[Stored data entries]
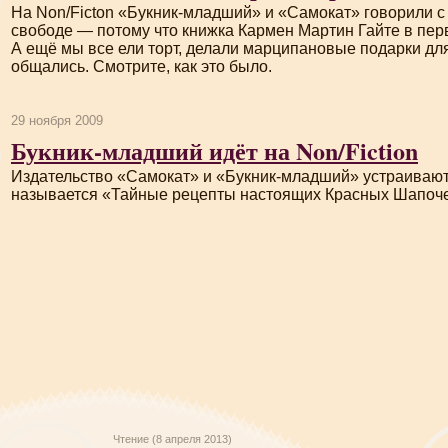
На Non/Ficton «
Букник-младший
» и «Самокат» говорили с
свободе — потому что книжка Кармен Мартин Гайте в пер
А ещё мы все ели торт, делали марципановые подарки дл
общались. Смотрите, как это было.
29 ноября 2009
Букник-младший идёт на Non/Fiction
Издательство «Самокат» и «
Букник-младший
» устраивают
называется «Тайные рецепты настоящих Красных Шапочек
Чтение (8 апреля 2013)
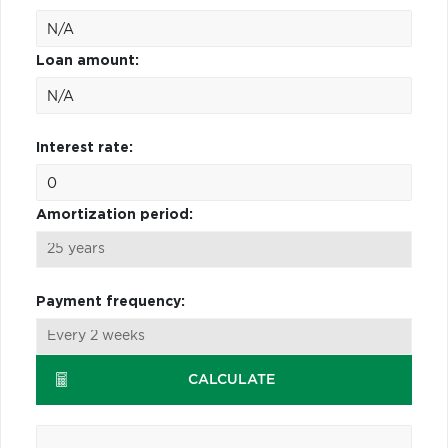
Loan amount:
Interest rate:
Amortization period:
Payment frequency:
CALCULATE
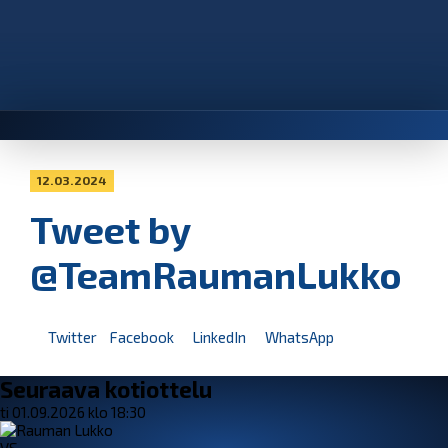
12.03.2024
Tweet by
@TeamRaumanLukko
Twitter
Facebook
LinkedIn
WhatsApp
Seuraava kotiottelu
ti 01.09.2026 klo 18:30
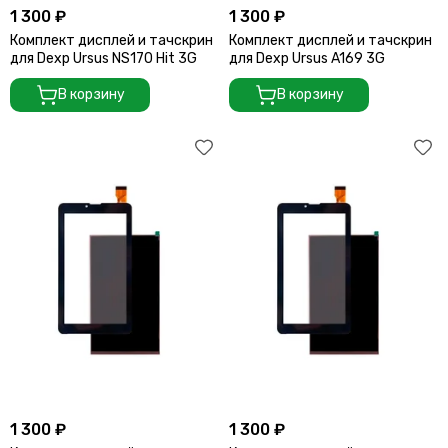
1 300 ₽
1 300 ₽
Комплект дисплей и тачскрин
Комплект дисплей и тачскрин
для Dexp Ursus NS170 Hit 3G
для Dexp Ursus A169 3G
В корзину
В корзину
1 300 ₽
1 300 ₽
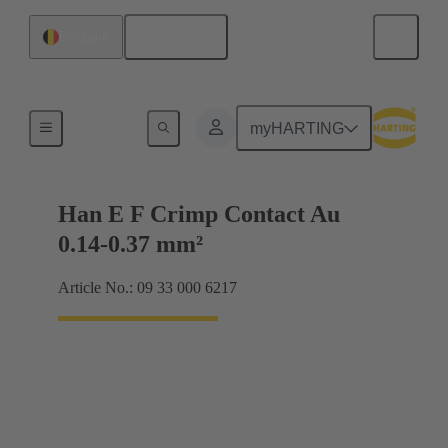
Français
Belgique
Électrique
myHARTING
Han E F Crimp Contact Au
0.14-0.37 mm²
Article No.: 09 33 000 6217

→ **TASK REQUIREMENTS**
Reproduce all the data as it stands. The pictures are not part of the copy.

→ **YOUR SOLUTION**
На Non/Ficton «
Букник-младший
» и «Самокат» говорили с
свободе — потому что книжка Кармен Мартин Гайте в пер
А ещё мы все ели торт, делали марципановые подарки дл
общались. Смотрите, как это было.
29 ноября 2009
Букник-младший идёт на Non/Fiction
Издательство «Самокат» и «
Букник-младший
» устраивают
называется «Тайные рецепты настоящих Красных Шапочек
Чтение (8 апреля 2013)
Loan amount:
Interest rate:
Amortization period:
Payment frequency:
CALCULATE
12.03.2024
Tweet by
@TeamRaumanLukko
Twitter
Facebook
LinkedIn
WhatsApp
Seuraava kotiottelu
ti 01.09.2026 klo 18:30
1 300 ₽
1 300 ₽
Комплект дисплей и тачскрин
Комплект дисплей и тачскрин
для Dexp Ursus NS170 Hit 3G
для Dexp Ursus A169 3G
В корзину
В корзину
1 300 ₽
1 300 ₽
Français
Belgique
Électrique
myHARTING
Han E F Crimp Contact Au
0.14-0.37 mm²
Article No.: 09 33 000 6217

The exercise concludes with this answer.